Le cas d'usage relatif aux départs de feu, expérimenté par les mêmes services, a également donné lieu à des erreurs très importantes, l'algorithme ayant tendance, selon le comité d'évaluation, à les assimiler à « des feux de voiture, des gyrophares mais aussi, plus généralement, des enseignes lumineuses et des réverbérations sur la voie publique ou les fontaines lors des levers ou couchers de soleil ».
d) Un intérêt opérationnel qui conduit les acteurs de l'expérimentation à plaider en faveur de la pérennisation du dispositif
In fine, les événements détectés par l'IA n'ont donné lieu qu'à un petit nombre d'interventions sur le terrain.

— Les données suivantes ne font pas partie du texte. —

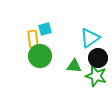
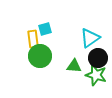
green star: moved 1 px up
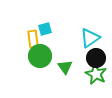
black circle: moved 2 px left
green triangle: moved 9 px left, 1 px down; rotated 49 degrees clockwise
green star: moved 1 px up; rotated 10 degrees clockwise
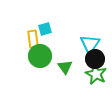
cyan triangle: moved 6 px down; rotated 20 degrees counterclockwise
black circle: moved 1 px left, 1 px down
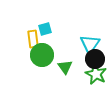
green circle: moved 2 px right, 1 px up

Une seule intervention de la préfecture de police a directement découlé d'un signalement par le dispositif de vidéoprotection algorithmique, pour un cas d'intrusion sur le site de Vaires-sur-Marne, ce qui ne semble pas dû au hasard puisqu'il s'agit précisément du site identifié par le comité d'évaluation pour lequel « la zone à couvrir ne permettait pas d'assurer une présence humaine suffisante » (voir supra).

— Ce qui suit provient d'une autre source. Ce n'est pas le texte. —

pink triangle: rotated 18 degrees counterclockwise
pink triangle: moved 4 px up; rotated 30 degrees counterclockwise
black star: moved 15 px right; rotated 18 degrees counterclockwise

La RATP a pour sa part fait état de 62 remontées de signalements au poste de contrôle pour une levée de doute complémentaire, dont « quelques-unes » ont entraîné l'intervention de l'exploitant ou des équipes du groupe de protection et de sécurité des réseaux (GPSR).

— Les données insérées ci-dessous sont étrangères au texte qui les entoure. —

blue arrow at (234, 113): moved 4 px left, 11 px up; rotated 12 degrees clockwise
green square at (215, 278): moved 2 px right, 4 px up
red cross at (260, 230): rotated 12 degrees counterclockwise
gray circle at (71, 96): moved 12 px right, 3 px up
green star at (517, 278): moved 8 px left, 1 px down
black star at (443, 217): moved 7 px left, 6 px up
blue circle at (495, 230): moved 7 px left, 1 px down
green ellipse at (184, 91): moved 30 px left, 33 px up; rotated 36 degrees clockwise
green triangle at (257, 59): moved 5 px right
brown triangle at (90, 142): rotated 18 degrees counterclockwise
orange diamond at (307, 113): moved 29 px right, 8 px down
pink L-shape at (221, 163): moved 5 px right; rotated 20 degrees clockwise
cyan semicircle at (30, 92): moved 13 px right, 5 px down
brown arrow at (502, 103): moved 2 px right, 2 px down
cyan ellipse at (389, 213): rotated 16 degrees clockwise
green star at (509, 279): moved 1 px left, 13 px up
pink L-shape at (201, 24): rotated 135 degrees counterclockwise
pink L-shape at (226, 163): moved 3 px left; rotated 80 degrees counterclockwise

La SNCF a recensé sept interventions pour des cas d'intrusion et plus rarement pour des objets abandonnés.
Le comité d'évaluation a ainsi pu conclure que, « de façon générale, le nombre de situations à risque, ayant nécessité des interventions opérationnelles qui n'auraient pas été détectées sans l'IA, apparaît extrêmement faible au regard des moyens financiers déployés ».
Pour autant, le nombre d'interventions ne saurait constituer la seule mesure de l'efficacité du dispositif, qui repose fondamentalement - et indépendamment de la réponse opérationnelle apportée, qui peut en pratique se limiter à une simple levée de doute - sur la qualité des signalements remontés et l'« aide à la décision » qu'ils sont susceptibles de procurer à l'opérateur.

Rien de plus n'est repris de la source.